The Little Prince validates kids being kids as such a very good thing. They are told that they need to take their childhood with them into adulthood. Bravo.
In the big city, The Little Prince has been brainwashed to a different understanding of what is “essential”: that which makes money. Working hard. Commerce. That which can be bought and sold. (This is a clever and brilliant examination of how words and values can get so twisted that they can have opposite meanings, but not just subjectively–“happiness is different things to different people.”)

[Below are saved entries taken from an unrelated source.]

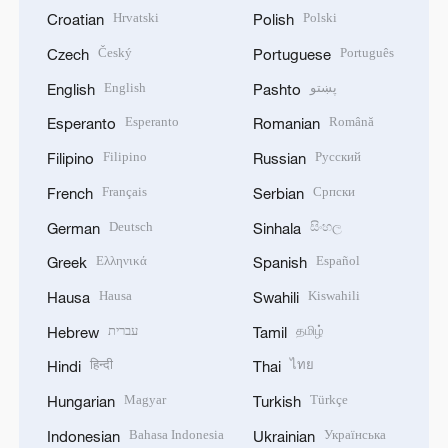
Hrvatski
Polski
Croatian
Polish
Český
Português
Czech
Portuguese
English
پښتو
English
Pashto
Esperanto
Română
Esperanto
Romanian
Filipino
Русский
Filipino
Russian
Français
Српски
French
Serbian
Deutsch
සිංහල
German
Sinhala
Ελληνικά
Español
Greek
Spanish
Hausa
Kiswahili
Hausa
Swahili
עברית
தமிழ்
Hebrew
Tamil
हिन्दी
ไทย
Hindi
Thai
Magyar
Türkçe
Hungarian
Turkish
Bahasa Indonesia
Українська
Indonesian
Ukrainian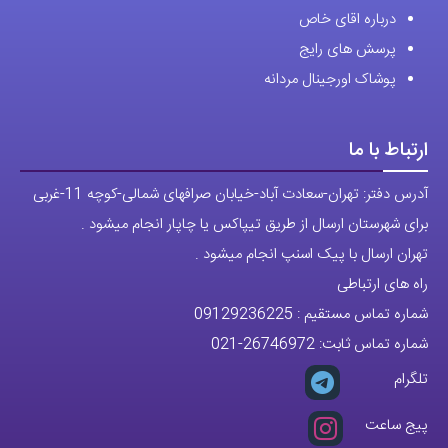
درباره اقای خاص
پرسش های رایج
پوشاک اورجینال مردانه
ارتباط با ما
آدرس دفتر: تهران-سعادت آباد-خیابان صرافهای شمالی-کوچه 11-غربی
برای شهرستان ارسال از طریق تیپاکس یا چاپار انجام میشود .
تهران ارسال با پیک اسنپ انجام میشود .
راه های ارتباطی
شماره تماس مستقیم :
09129236225
شماره تماس ثابت:
26746972
-021
تلگرام
پیج ساعت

We are made to understand that Saint-Exupéry is right about what is essential, not big business.
Theology of the Body Fail
The trouble with The Little Prince (the original book and this movie) is its sidestepping of death with euphemisms. Why can’t we teach kids about death?
Because then we’d have to say something real about God, and heaven forbid, we can’t do that. So what we’re stuck with is Disney–Life of Pi—Kung Fu Panda “Believe!” nonsense.
The Little Girl rightly demands of the aviator to tell her exactly what happened to The Little Prince, and she gets a wussy “I choose to believe….” She gets: “He’s always with me, I hear him laughing in the stars.”
There’s nothing wrong with this kind of poetry that we all use when we’ve lost a loved one and something they loved in life reminds us of them. But to shovel only this weak drivel into little and big Christian minds? Pshaw!
We know so much better. We have so much better. We get so much better. Our loved ones live on as they are, as persons, in God, with God. The redeemed will be reunited forever in a very real heaven.
We, God, death, life, the afterlife are not just some nebulous ball of sentimental mush. It’s all so very real. There will also be “a new heavens and a new earth” as the Bible tells us (so don’t be surprised at roses and foxes in “heaven”).
And do not get me started on the resurrection of the body in The Little Prince. The body is stated in no uncertain terms to be a shell that we leave behind. Zut alors!
Unfortunately, one of the most prominent messages of The Little Prince is that the spiritual is what’s most real, what matters most, what endures. The following favorite LP maxims are helpful and true, but only if understood in conjunction with the reality, the equal importance and continuing existence of the body in eternity: “Only with the heart can we see rightly.” “What is essential is invisible to the eye.”